*What the task asks*: Some lines in the entries contain the word "Last". Copy all of them.

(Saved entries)
▼▼▼
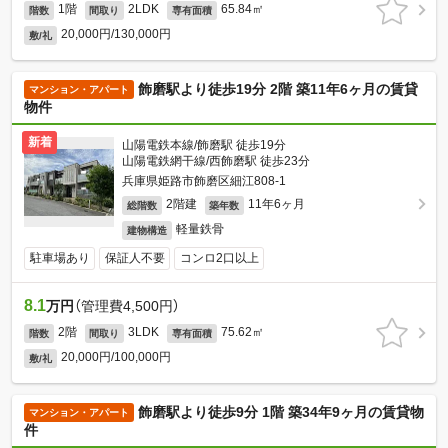
1階
2LDK
65.84㎡
階数
間取り
専有面積
20,000円/130,000円
敷/礼
飾磨駅より徒歩19分 2階 築11年6ヶ月の賃貸
マンション・アパート
物件
新着
山陽電鉄本線/飾磨駅 徒歩19分
山陽電鉄網干線/西飾磨駅 徒歩23分
兵庫県姫路市飾磨区細江808-1
2階建
11年6ヶ月
総階数
築年数
軽量鉄骨
建物構造
駐車場あり
保証人不要
コンロ2口以上
8.1
万円
（管理費4,500円）
2階
3LDK
75.62㎡
階数
間取り
専有面積
20,000円/100,000円
敷/礼
飾磨駅より徒歩9分 1階 築34年9ヶ月の賃貸物
マンション・アパート
件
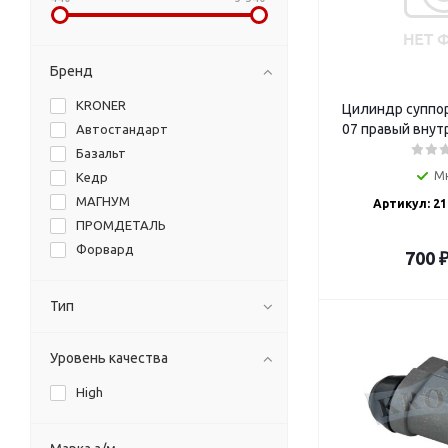
Бренд
KRONER
Цилиндр суппор
07 правый внут
Автостандарт
Базальт
М
Кедр
МАГНУМ
Артикул: 21
ПРОМДЕТАЛЬ
Форвард
700
Тип
Уровень качества
High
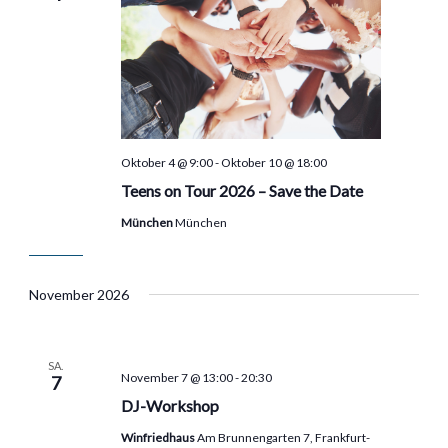
Oktober 4 @ 9:00
-
Oktober 10 @ 18:00
Teens on Tour 2026 – Save the Date
München
München
November 2026
SA.
November 7 @ 13:00
-
20:30
7
DJ-Workshop
Winfriedhaus
Am Brunnengarten 7, Frankfurt-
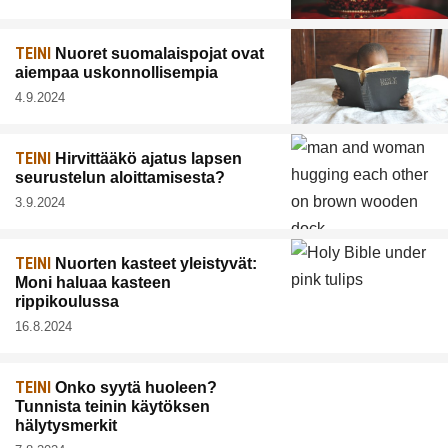
TEINI
Nuoret suomalaispojat ovat
aiempaa uskonnollisempia
4.9.2024
TEINI
Hirvittääkö ajatus lapsen
seurustelun aloittamisesta?
3.9.2024
TEINI
Nuorten kasteet yleistyvät:
Moni haluaa kasteen
rippikoulussa
16.8.2024
TEINI
Onko syytä huoleen?
Tunnista teinin käytöksen
hälytysmerkit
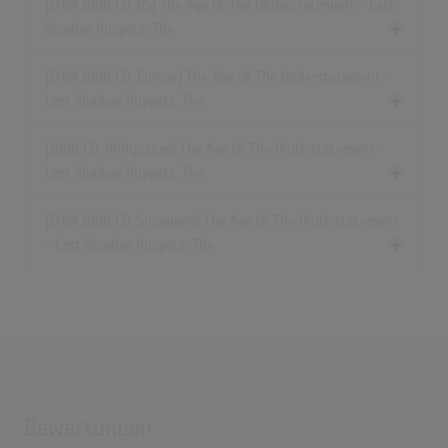
[21.04.2008 CD, US] The Age Of The Understatement - Last
Shadow Puppets, The
[21.04.2008 CD, Europe] The Age Of The Understatement -
Last Shadow Puppets, The
[2008 CD, Philippines] The Age Of The Understatement -
Last Shadow Puppets, The
[21.04.2008 CD, Singapore] The Age Of The Understatement
- Last Shadow Puppets, The
Bewertungen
▲▲▲
*Finished exercise*:
[21.04.2008 CD, US] The Age Of The Understatement - Last
Last Shadow Puppets, The
Last Shadow Puppets, The
- Last Shadow Puppets, The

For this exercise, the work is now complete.